━━ Information shown

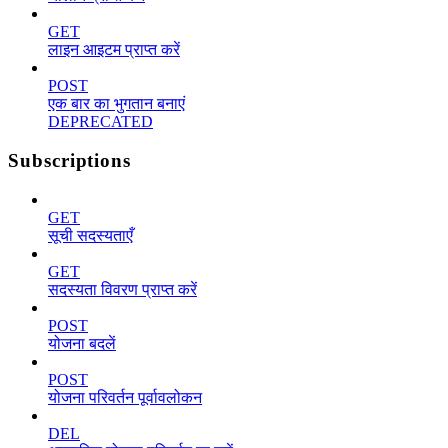
GET
लाइन आइटम प्राप्त करें
POST
एक बार का भुगतान बनाएं
DEPRECATED
Subscriptions
GET
सूची सदस्यताएँ
GET
सदस्यता विवरण प्राप्त करें
POST
योजना बदलें
POST
योजना परिवर्तन पूर्वावलोकन
DEL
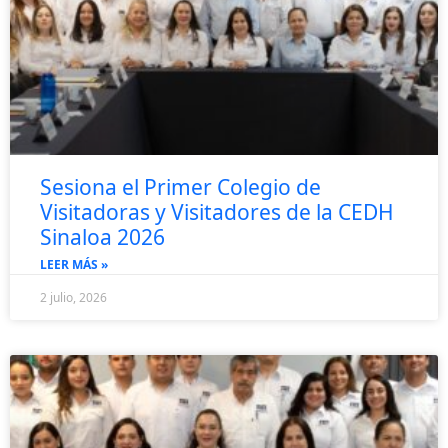
Sesiona el Primer Colegio de
Visitadoras y Visitadores de la CEDH
Sinaloa 2026
LEER MÁS »
2 julio, 2026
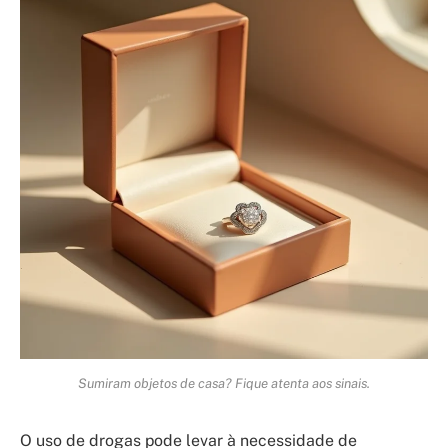
Sumiram objetos de casa? Fique atenta aos sinais.
O uso de drogas pode levar à necessidade de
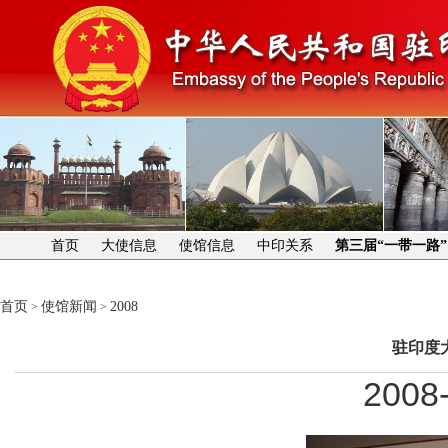
首页
大使信息
使馆信息
中印关系
第三届“一带一路
首页
使馆新闻
2008
>
>
驻印度
2008-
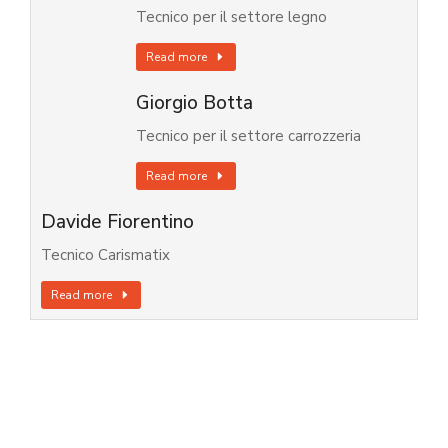
Tecnico per il settore legno
Read more
Giorgio Botta
Tecnico per il settore carrozzeria
Read more
Davide Fiorentino
Tecnico Carismatix
Read more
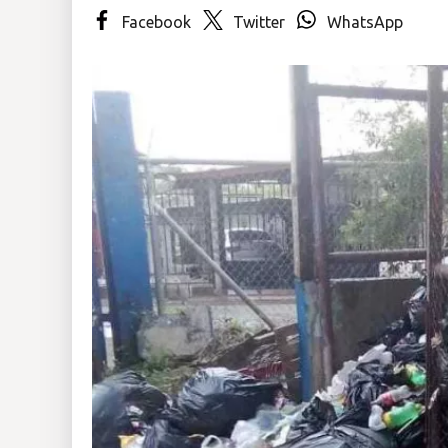
Facebook
Twitter
WhatsApp
Insólitas
Multimedia
Impreso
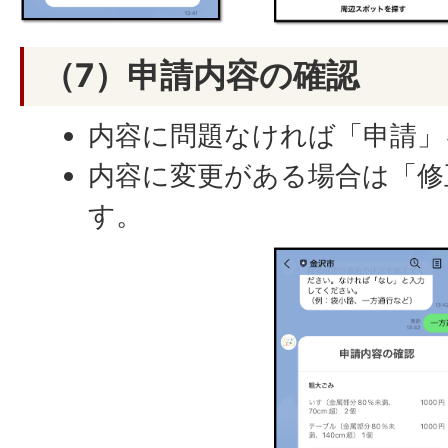
（7）申請内容の確認
内容に問題なければ「申請」
内容に変更がある場合は「修
す。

━━━━

Problem details: What is needed is a verbatim copy of the entries, leaving out any pictures.

Solution for this problem:
GET
लाइन आइटम प्राप्त करें
POST
एक बार का भुगतान बनाएं
DEPRECATED
Subscriptions
GET
सूची सदस्यताएँ
GET
सदस्यता विवरण प्राप्त करें
POST
योजना बदलें
POST
योजना परिवर्तन पूर्वावलोकन
DEL
Sesiona el Primer Colegio de
Visitadoras y Visitadores de la CEDH
Sinaloa 2026
LEER MÁS »
2 julio, 2026
Sumiram objetos de casa? Fique atenta aos sinais.
O uso de drogas pode levar à necessidade de
首页
大使信息
使馆信息
中印关系
第三届“一带一路
首页
使馆新闻
2008
>
>
驻印度
2008-
Tecnico per il settore legno
Read more
Giorgio Botta
Tecnico per il settore carrozzeria
Read more
Davide Fiorentino
Tecnico Carismatix
Read more
Facebook
Twitter
WhatsApp
Insólitas
Multimedia
Impreso
（7）申請内容の確認
内容に問題なければ「申請」
内容に変更がある場合は「修
す。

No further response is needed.